EXERCISE REQUIREMENTS ▸ Lines in the listing under this task are to be copied exactly.

DATA RECORDS ▸
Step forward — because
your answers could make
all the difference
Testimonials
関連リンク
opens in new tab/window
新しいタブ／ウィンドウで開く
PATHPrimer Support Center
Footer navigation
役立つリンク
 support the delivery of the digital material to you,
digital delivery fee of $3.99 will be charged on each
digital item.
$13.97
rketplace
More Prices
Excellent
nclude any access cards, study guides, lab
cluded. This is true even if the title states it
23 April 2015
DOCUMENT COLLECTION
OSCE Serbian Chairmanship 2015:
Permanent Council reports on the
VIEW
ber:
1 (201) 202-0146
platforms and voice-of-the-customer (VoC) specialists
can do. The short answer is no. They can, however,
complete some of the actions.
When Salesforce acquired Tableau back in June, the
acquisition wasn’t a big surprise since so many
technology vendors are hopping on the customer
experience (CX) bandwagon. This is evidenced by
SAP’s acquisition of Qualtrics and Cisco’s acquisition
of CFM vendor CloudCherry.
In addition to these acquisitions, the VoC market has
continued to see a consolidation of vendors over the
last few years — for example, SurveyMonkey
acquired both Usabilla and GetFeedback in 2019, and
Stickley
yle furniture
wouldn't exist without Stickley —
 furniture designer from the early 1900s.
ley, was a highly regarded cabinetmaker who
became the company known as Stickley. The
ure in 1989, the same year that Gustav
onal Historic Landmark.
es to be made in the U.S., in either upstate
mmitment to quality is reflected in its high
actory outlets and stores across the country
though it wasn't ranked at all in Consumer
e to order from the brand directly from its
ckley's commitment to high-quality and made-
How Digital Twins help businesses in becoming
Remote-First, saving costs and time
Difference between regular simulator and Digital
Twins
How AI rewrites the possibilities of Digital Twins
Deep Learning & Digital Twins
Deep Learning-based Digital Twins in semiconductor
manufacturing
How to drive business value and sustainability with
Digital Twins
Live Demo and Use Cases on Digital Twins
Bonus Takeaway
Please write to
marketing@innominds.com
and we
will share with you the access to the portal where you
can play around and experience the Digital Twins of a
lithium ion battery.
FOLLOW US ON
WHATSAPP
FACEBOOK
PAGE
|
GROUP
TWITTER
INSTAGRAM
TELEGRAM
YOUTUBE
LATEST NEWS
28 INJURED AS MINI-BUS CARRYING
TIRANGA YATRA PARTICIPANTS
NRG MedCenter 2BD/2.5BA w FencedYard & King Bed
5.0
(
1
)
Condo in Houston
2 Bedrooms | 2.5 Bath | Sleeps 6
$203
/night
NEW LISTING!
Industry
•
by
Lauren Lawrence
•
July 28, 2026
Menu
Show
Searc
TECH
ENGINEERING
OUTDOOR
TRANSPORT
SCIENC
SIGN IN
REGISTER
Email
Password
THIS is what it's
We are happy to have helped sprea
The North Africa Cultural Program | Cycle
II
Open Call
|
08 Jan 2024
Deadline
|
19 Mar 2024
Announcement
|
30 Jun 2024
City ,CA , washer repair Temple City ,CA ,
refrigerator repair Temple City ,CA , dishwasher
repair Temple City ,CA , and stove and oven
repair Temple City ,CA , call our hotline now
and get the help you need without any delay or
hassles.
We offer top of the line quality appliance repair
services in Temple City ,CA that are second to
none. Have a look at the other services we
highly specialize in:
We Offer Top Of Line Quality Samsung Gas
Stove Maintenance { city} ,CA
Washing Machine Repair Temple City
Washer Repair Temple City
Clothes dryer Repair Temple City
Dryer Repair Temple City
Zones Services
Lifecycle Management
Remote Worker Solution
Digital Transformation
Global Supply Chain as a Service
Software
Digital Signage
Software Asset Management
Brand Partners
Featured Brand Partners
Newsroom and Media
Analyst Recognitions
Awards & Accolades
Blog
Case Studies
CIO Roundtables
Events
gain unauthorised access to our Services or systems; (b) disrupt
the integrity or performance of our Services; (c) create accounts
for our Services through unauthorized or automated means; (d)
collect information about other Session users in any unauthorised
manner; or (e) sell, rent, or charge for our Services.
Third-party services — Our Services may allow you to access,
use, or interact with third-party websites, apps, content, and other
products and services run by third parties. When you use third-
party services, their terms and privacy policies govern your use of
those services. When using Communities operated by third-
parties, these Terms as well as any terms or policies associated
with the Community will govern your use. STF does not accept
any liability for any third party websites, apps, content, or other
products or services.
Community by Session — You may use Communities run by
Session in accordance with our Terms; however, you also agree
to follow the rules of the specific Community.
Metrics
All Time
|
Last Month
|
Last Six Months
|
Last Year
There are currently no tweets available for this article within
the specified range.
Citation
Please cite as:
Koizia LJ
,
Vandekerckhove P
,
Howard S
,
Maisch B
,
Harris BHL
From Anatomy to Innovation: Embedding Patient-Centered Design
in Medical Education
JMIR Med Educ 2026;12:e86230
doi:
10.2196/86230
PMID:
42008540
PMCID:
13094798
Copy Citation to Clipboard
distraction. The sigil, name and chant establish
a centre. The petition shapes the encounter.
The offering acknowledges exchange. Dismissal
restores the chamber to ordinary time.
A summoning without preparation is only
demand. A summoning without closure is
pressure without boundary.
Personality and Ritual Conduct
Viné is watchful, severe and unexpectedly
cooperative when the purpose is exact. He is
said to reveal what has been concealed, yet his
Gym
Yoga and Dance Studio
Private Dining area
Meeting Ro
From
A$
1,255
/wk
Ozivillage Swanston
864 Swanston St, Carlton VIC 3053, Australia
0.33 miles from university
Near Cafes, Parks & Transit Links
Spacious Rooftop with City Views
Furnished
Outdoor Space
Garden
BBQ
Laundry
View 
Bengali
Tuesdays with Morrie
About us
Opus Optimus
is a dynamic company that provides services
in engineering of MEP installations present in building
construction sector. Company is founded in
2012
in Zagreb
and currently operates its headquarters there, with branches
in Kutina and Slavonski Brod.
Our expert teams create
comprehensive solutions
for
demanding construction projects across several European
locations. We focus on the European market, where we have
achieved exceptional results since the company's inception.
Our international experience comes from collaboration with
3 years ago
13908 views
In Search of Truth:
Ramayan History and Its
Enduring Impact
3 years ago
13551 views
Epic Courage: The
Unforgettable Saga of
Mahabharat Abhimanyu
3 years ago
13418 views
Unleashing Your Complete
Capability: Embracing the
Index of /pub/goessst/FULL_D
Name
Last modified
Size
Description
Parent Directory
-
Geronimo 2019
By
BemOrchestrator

YOUR RESPONSE ▸
Step forward — because
your answers could make
all the difference
Testimonials
関連リンク
opens in new tab/window
新しいタブ／ウィンドウで開く
PATHPrimer Support Center
Footer navigation
役立つリンク
 support the delivery of the digital material to you,
digital delivery fee of $3.99 will be charged on each
digital item.
$13.97
rketplace
More Prices
Excellent
nclude any access cards, study guides, lab
cluded. This is true even if the title states it
23 April 2015
DOCUMENT COLLECTION
OSCE Serbian Chairmanship 2015:
Permanent Council reports on the
VIEW
ber:
1 (201) 202-0146
platforms and voice-of-the-customer (VoC) specialists
can do. The short answer is no. They can, however,
complete some of the actions.
When Salesforce acquired Tableau back in June, the
acquisition wasn’t a big surprise since so many
technology vendors are hopping on the customer
experience (CX) bandwagon. This is evidenced by
SAP’s acquisition of Qualtrics and Cisco’s acquisition
of CFM vendor CloudCherry.
In addition to these acquisitions, the VoC market has
continued to see a consolidation of vendors over the
last few years — for example, SurveyMonkey
acquired both Usabilla and GetFeedback in 2019, and
Stickley
yle furniture
wouldn't exist without Stickley —
 furniture designer from the early 1900s.
ley, was a highly regarded cabinetmaker who
became the company known as Stickley. The
ure in 1989, the same year that Gustav
onal Historic Landmark.
es to be made in the U.S., in either upstate
mmitment to quality is reflected in its high
actory outlets and stores across the country
though it wasn't ranked at all in Consumer
e to order from the brand directly from its
ckley's commitment to high-quality and made-
How Digital Twins help businesses in becoming
Remote-First, saving costs and time
Difference between regular simulator and Digital
Twins
How AI rewrites the possibilities of Digital Twins
Deep Learning & Digital Twins
Deep Learning-based Digital Twins in semiconductor
manufacturing
How to drive business value and sustainability with
Digital Twins
Live Demo and Use Cases on Digital Twins
Bonus Takeaway
Please write to
marketing@innominds.com
and we
will share with you the access to the portal where you
can play around and experience the Digital Twins of a
lithium ion battery.
FOLLOW US ON
WHATSAPP
FACEBOOK
PAGE
|
GROUP
TWITTER
INSTAGRAM
TELEGRAM
YOUTUBE
LATEST NEWS
28 INJURED AS MINI-BUS CARRYING
TIRANGA YATRA PARTICIPANTS
NRG MedCenter 2BD/2.5BA w FencedYard & King Bed
5.0
(
1
)
Condo in Houston
2 Bedrooms | 2.5 Bath | Sleeps 6
$203
/night
NEW LISTING!
Industry
•
by
Lauren Lawrence
•
July 28, 2026
Menu
Show
Searc
TECH
ENGINEERING
OUTDOOR
TRANSPORT
SCIENC
SIGN IN
REGISTER
Email
Password
THIS is what it's
We are happy to have helped sprea
The North Africa Cultural Program | Cycle
II
Open Call
|
08 Jan 2024
Deadline
|
19 Mar 2024
Announcement
|
30 Jun 2024
City ,CA , washer repair Temple City ,CA ,
refrigerator repair Temple City ,CA , dishwasher
repair Temple City ,CA , and stove and oven
repair Temple City ,CA , call our hotline now
and get the help you need without any delay or
hassles.
We offer top of the line quality appliance repair
services in Temple City ,CA that are second to
none. Have a look at the other services we
highly specialize in:
We Offer Top Of Line Quality Samsung Gas
Stove Maintenance { city} ,CA
Washing Machine Repair Temple City
Washer Repair Temple City
Clothes dryer Repair Temple City
Dryer Repair Temple City
Zones Services
Lifecycle Management
Remote Worker Solution
Digital Transformation
Global Supply Chain as a Service
Software
Digital Signage
Software Asset Management
Brand Partners
Featured Brand Partners
Newsroom and Media
Analyst Recognitions
Awards & Accolades
Blog
Case Studies
CIO Roundtables
Events
gain unauthorised access to our Services or systems; (b) disrupt
the integrity or performance of our Services; (c) create accounts
for our Services through unauthorized or automated means; (d)
collect information about other Session users in any unauthorised
manner; or (e) sell, rent, or charge for our Services.
Third-party services — Our Services may allow you to access,
use, or interact with third-party websites, apps, content, and other
products and services run by third parties. When you use third-
party services, their terms and privacy policies govern your use of
those services. When using Communities operated by third-
parties, these Terms as well as any terms or policies associated
with the Community will govern your use. STF does not accept
any liability for any third party websites, apps, content, or other
products or services.
Community by Session — You may use Communities run by
Session in accordance with our Terms; however, you also agree
to follow the rules of the specific Community.
Metrics
All Time
|
Last Month
|
Last Six Months
|
Last Year
There are currently no tweets available for this article within
the specified range.
Citation
Please cite as:
Koizia LJ
,
Vandekerckhove P
,
Howard S
,
Maisch B
,
Harris BHL
From Anatomy to Innovation: Embedding Patient-Centered Design
in Medical Education
JMIR Med Educ 2026;12:e86230
doi:
10.2196/86230
PMID:
42008540
PMCID:
13094798
Copy Citation to Clipboard
distraction. The sigil, name and chant establish
a centre. The petition shapes the encounter.
The offering acknowledges exchange. Dismissal
restores the chamber to ordinary time.
A summoning without preparation is only
demand. A summoning without closure is
pressure without boundary.
Personality and Ritual Conduct
Viné is watchful, severe and unexpectedly
cooperative when the purpose is exact. He is
said to reveal what has been concealed, yet his
Gym
Yoga and Dance Studio
Private Dining area
Meeting Ro
From
A$
1,255
/wk
Ozivillage Swanston
864 Swanston St, Carlton VIC 3053, Australia
0.33 miles from university
Near Cafes, Parks & Transit Links
Spacious Rooftop with City Views
Furnished
Outdoor Space
Garden
BBQ
Laundry
View 
Bengali
Tuesdays with Morrie
About us
Opus Optimus
is a dynamic company that provides services
in engineering of MEP installations present in building
construction sector. Company is founded in
2012
in Zagreb
and currently operates its headquarters there, with branches
in Kutina and Slavonski Brod.
Our expert teams create
comprehensive solutions
for
demanding construction projects across several European
locations. We focus on the European market, where we have
achieved exceptional results since the company's inception.
Our international experience comes from collaboration with
3 years ago
13908 views
In Search of Truth:
Ramayan History and Its
Enduring Impact
3 years ago
13551 views
Epic Courage: The
Unforgettable Saga of
Mahabharat Abhimanyu
3 years ago
13418 views
Unleashing Your Complete
Capability: Embracing the
Index of /pub/goessst/FULL_D
Name
Last modified
Size
Description
Parent Directory
-
Geronimo 2019
By
BemOrchestrator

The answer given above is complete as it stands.